One problem with some countdown dice (usually the icosahedron shape with 20 triangular sides) is that the paths of numbers around the shape don’t follow a consistent pattern, leaving you fumbling to find the number you want.

The Countdown d24 overcomes this problem by being a sphere made from a three-cone shape, like an awkwardly shaped football, which is then cut, twisted and glued back together.

Like many of Dr. Segerman’s creations, this invention arose from a “collision of ideas.”He previously co-produced a scroll circus acrobatic equipment Based on a biconical sphere.

For countdown dice, two cones won’t solve the fumbling problem, but three cones will. The result shows a clear path that zigzags up and down the dice, counting down from 24 to 1, and easily spins the dice to the number you want.

It turns out that the dice can “roll along its path,” Dr. Segman noted. Given the correct slope, gravity, and nudge, the dice will swing along a perfectly timed countdown. “It was a surprise,” Dr. Segerman said. “Reality tends to bite back.”
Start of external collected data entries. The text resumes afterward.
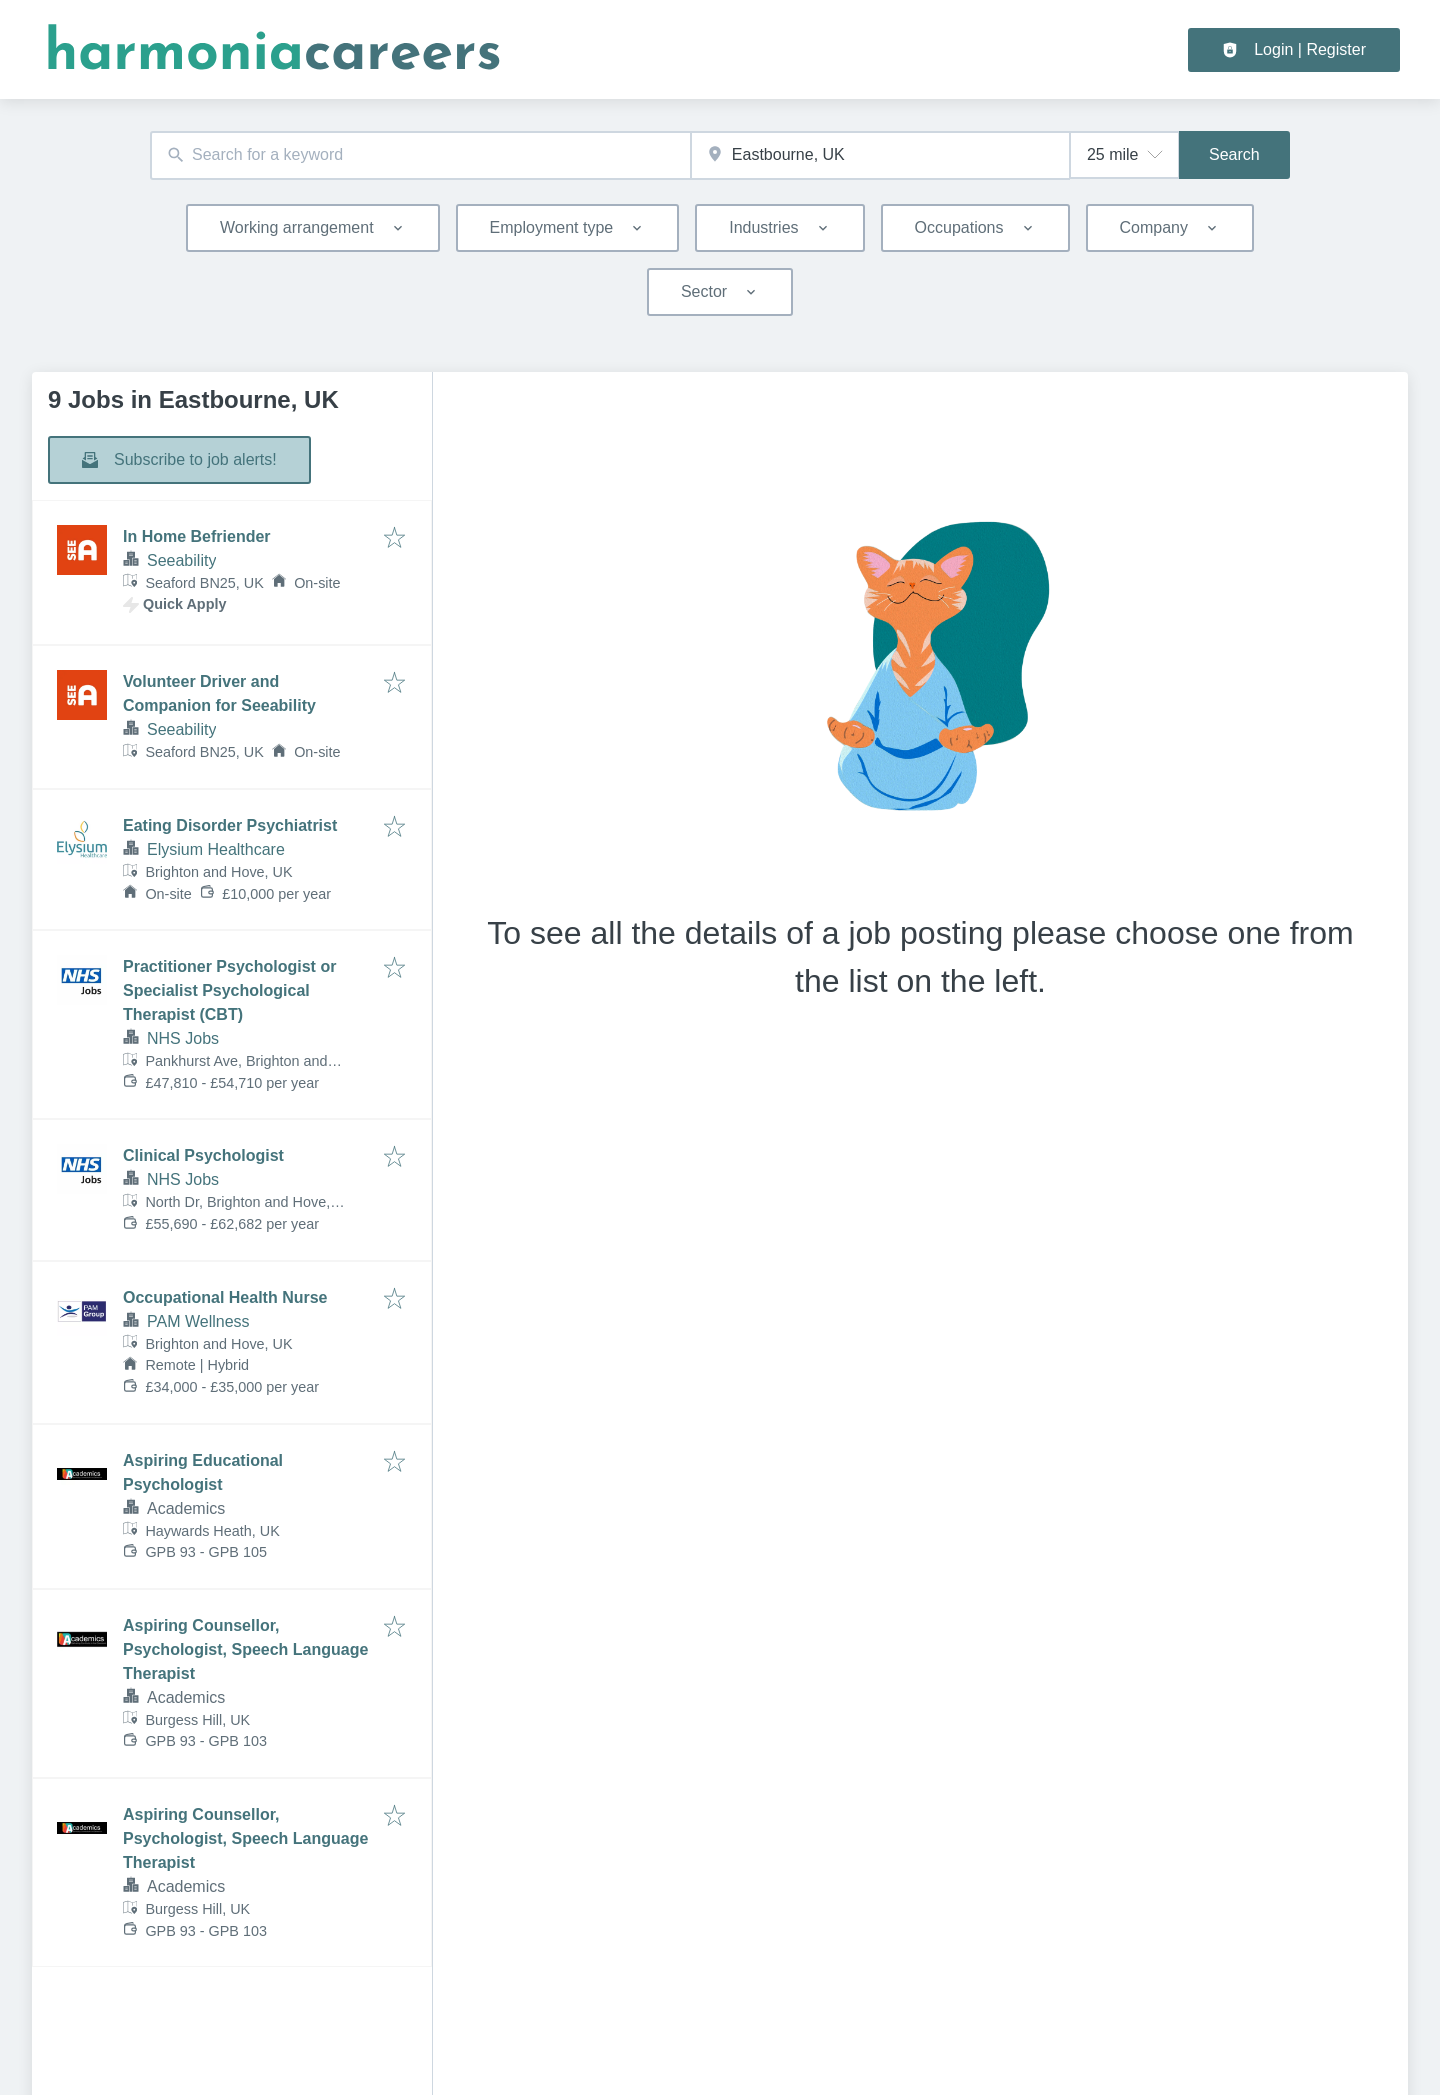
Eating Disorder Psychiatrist (230, 825)
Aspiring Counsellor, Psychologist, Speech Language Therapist (245, 1649)
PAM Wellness (198, 1321)
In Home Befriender (197, 536)
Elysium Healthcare (216, 849)
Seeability (181, 560)
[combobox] (420, 155)
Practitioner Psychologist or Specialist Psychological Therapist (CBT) (229, 990)
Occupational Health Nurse (225, 1297)
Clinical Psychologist (203, 1155)
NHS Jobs (183, 1038)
Continental Drift isn’t Dr. Segerman’s first foray into full blocks.Last year, he produced complete dodecahedron maze and the most recent Spiral Cube Puzzle. His full craze began with a riff on 15 Puzzle before Continental Drift.He added hinges so the tiles could rotate as they slid, creating 15+4 puzzle After that Hyperbolic 29 Puzzle.
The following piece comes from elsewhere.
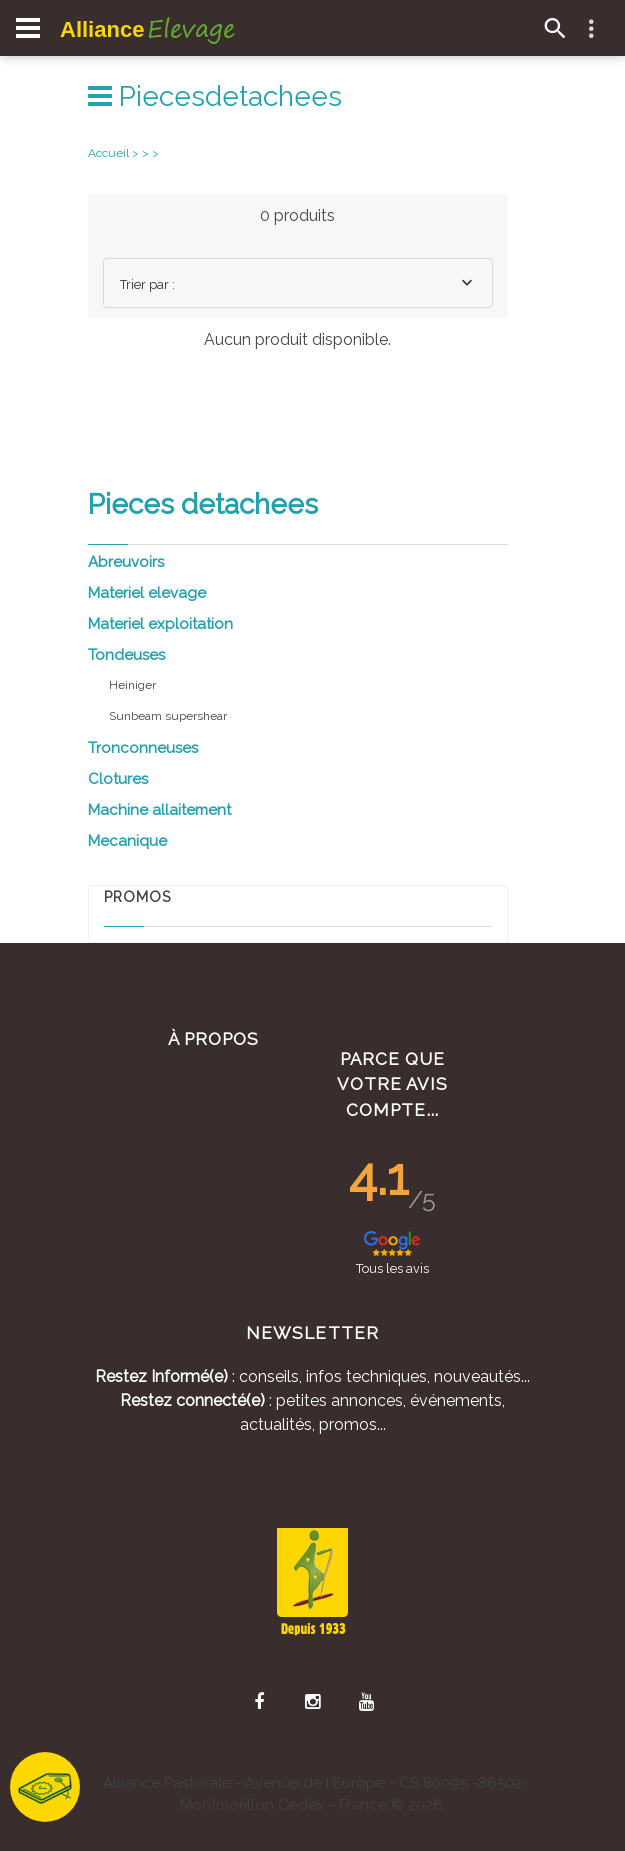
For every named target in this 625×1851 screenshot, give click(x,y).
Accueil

“Just looking at this puzzle triggers my fight-or-flight response,” wrote one YouTube commenter about the Hyperbolic 29 puzzle. Dr. Segman’s friend Rick Rubenstein, a former professional vaudevillian and semi-retired software engineer in Sunnyvale, California, went on to say: “Henry Segman, mad genius. “

Mr. Rubinstein met Dr. Sigman while at Stanford University, when he was an amateur juggler. Dr. Segman can catch five balls at a steady pace, and he often rests after 100 catches.

“He’s actually a very reasonable guy with a slightly non-Euclidean sense of humor,” Mr Rubinstein said.

Indeed, while Dr. Segerman knew his puzzles were solvable, he didn’t bother with the task of finding a solution.

Still, for a rough measure of the complexity of continental drift, he calculated that it has 7 × 10³¹ states, or possible configurations. (The Rubik’s Cube has about the same number of moving parts, only about 4 × 10^1⁹ states.) One YouTube viewer calculated that half the states of Continental Drift are reachable.

As far as Dr. Segman knows, only one person has solved the problem of continental drift so far. “I got around this by unscrewing the removable part of the frame so you can take out the tiles,” he says. He then reorients himself and the tile, screwing the puzzle back into place.